**THE PROBLEM:** The whole listing needs to be written out exactly, except for any images.

---

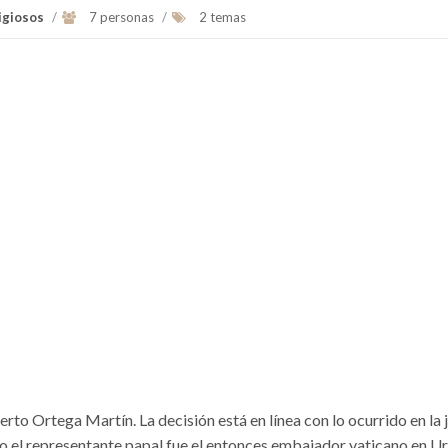
igiosos
/
7 personas
/
2 temas
rto Ortega Martín. La decisión está en línea con lo ocurrido en la 
 el representante papal fue el entonces embajador vaticano en Ur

---

**FINISHED EXERCISE:**
igiosos
/
7 personas
/
2 temas
rto Ortega Martín. La decisión está en línea con lo ocurrido en la 
 el representante papal fue el entonces embajador vaticano en Ur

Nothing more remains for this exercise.